More posts by this contributor:
There’s no shame in a $100M startup
Overdosing on VC: Lessons from 71 IPOs
Venture capital is a hell of a drug, and it’s possible to overdose on VC, but for most founders that is a champagne problem. More often the question investors hear is “how do I get a VC to back my startup?” These founders aren’t worried about how overcapitalization will make their IPO prospects trickier — they’re scrambling to get someone, anyone, to sign their first term sheet.

There’s a widespread belief among founders that venture capital is a precursor to success. VC is a common denominator of the most successful tech startups, but it isn’t a prerequisite, especially at the early stages.

Entrepreneurs can prove out quite a bit with little to no capital. Capital won’t make your company insightful. If you can’t creatively turn $1 into $10, why do you expect to be able to turn $1 million into $10 million?

To help illustrate how startups can move forward, here are 35 examples of companies that started with a few thousand dollars, or even just sweat equity, and went on to become exemplars of what I call “efficient entrepreneurship.”

Many of these companies have subsequently earned billion-dollar valuations, some even have billions of dollars in revenue, but none started with anything other than what would be considered a seed round. Most of these startups raised money from VCs, but only after they established the fact that their success would come with or without a wire transfer from an investor. Even now, many of them aren’t widely known — they are the invisible unicorns of the tech industry.

So before scrambling to schedule meetings with investors, read these stories. They provide a counterbalance to the VC-centric outlook held by many founders, and provide alternative ways to think about funding.

What follows are brief and simplified descriptions of these companies (categorized by approaches they share) and links to stories where you can read more about them. Remember, taking venture capital should be a choice, not a compulsion. These companies show how it’s done.

Figure something out, then ask for money

You don’t need venture capital to get started in most industries if you can solve a real problem for customers and charge money for it. Here are three ways to think about this:

Automate your workflow

The easiest way to build a useful product is to automate some part of your daily workflow. This will ensure you’ve got proven demand for what you’re building and a pre-existing funding source for your project.
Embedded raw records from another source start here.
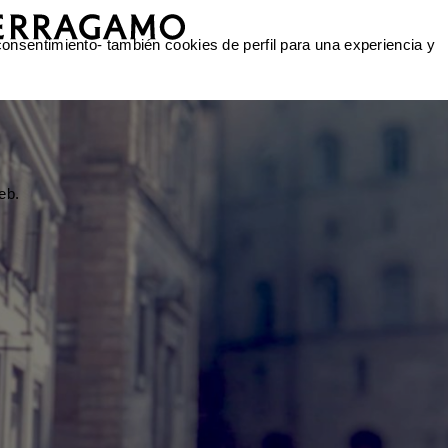
 consentimiento- también cookies de perfil para una experiencia y
eb.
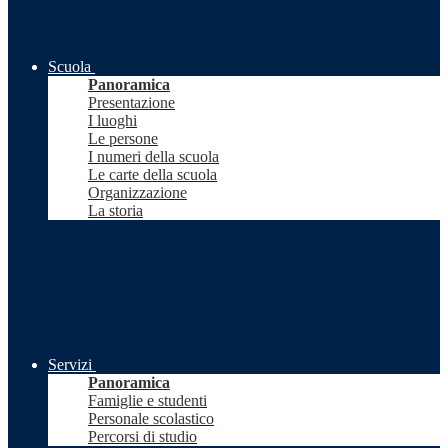
Scuola
Panoramica
Presentazione
I luoghi
Le persone
I numeri della scuola
Le carte della scuola
Organizzazione
La storia
Servizi
Panoramica
Famiglie e studenti
Personale scolastico
Percorsi di studio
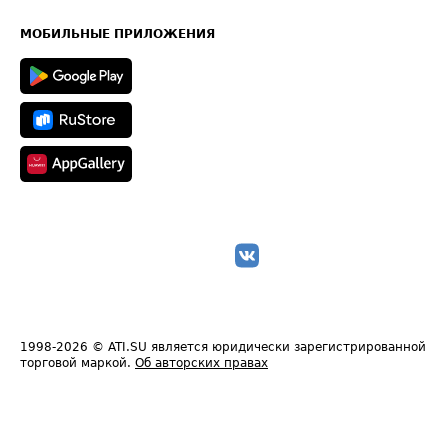
Часто задаваемые вопросы (FAQ)
Карта сайта
Техническая информация
МОБИЛЬНЫЕ ПРИЛОЖЕНИЯ
1998-2026
© ATI.SU является юридически зарегистрированной
торговой маркой.
Об авторских правах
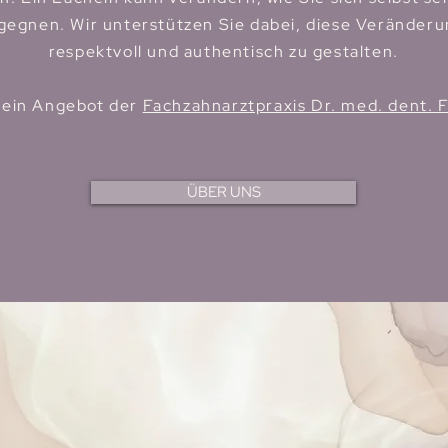
gegnen. Wir unterstützen Sie dabei, diese Veränder
respektvoll und authentisch zu gestalten.
t ein Angebot der
Fachzahnarztpraxis Dr. med. dent. 
ÜBER UNS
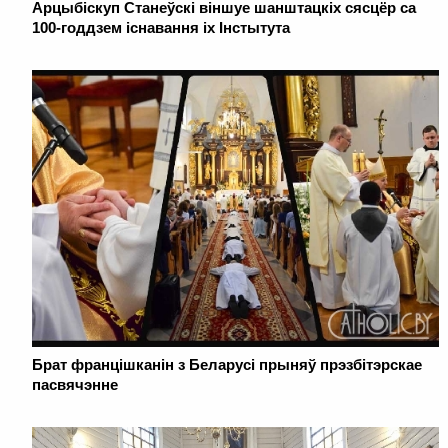
Арцыбіскуп Станеўскі віншуе шанштацкіх сясцёр са
100-годдзем існавання іх Інстытута
Брат францішканін з Беларусі прыняў прэзбітэрскае
пасвячэнне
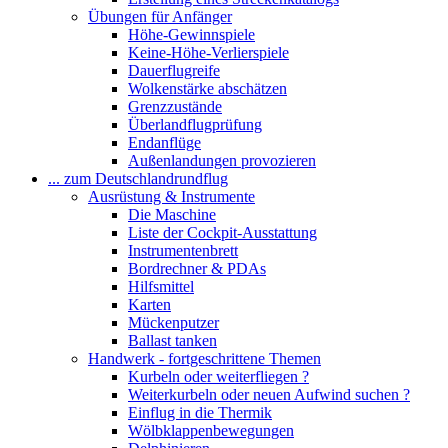
Übungen für Anfänger
Höhe-Gewinnspiele
Keine-Höhe-Verlierspiele
Dauerflugreife
Wolkenstärke abschätzen
Grenzzustände
Überlandflugprüfung
Endanflüge
Außenlandungen provozieren
... zum Deutschlandrundflug
Ausrüstung & Instrumente
Die Maschine
Liste der Cockpit-Ausstattung
Instrumentenbrett
Bordrechner & PDAs
Hilfsmittel
Karten
Mückenputzer
Ballast tanken
Handwerk - fortgeschrittene Themen
Kurbeln oder weiterfliegen ?
Weiterkurbeln oder neuen Aufwind suchen ?
Einflug in die Thermik
Wölbklappenbewegungen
MailChimp: Co-founder/CEO Ben Chestnut was running a design consulting business in the year 2000 and had a stream of clients who wanted email newsletters created. The only problem was that he hated designing them. So, to spare his team the tedium, he decided to build a tool that would streamline the process. MailChimp, a $400 million run rate business, was born.

Lynda: Lynda Weinman started as a teacher in need of tools to instruct web designers in the late 1990s. The offerings at bookstores were bland, so she began producing training films that better educated her students. Tutorial by tutorial her company helped software developers and designers improve their skills. She spent two decades building a content library and tech assets that had enough scale to entice LinkedIn to pay $1.5 billion to acquire the company.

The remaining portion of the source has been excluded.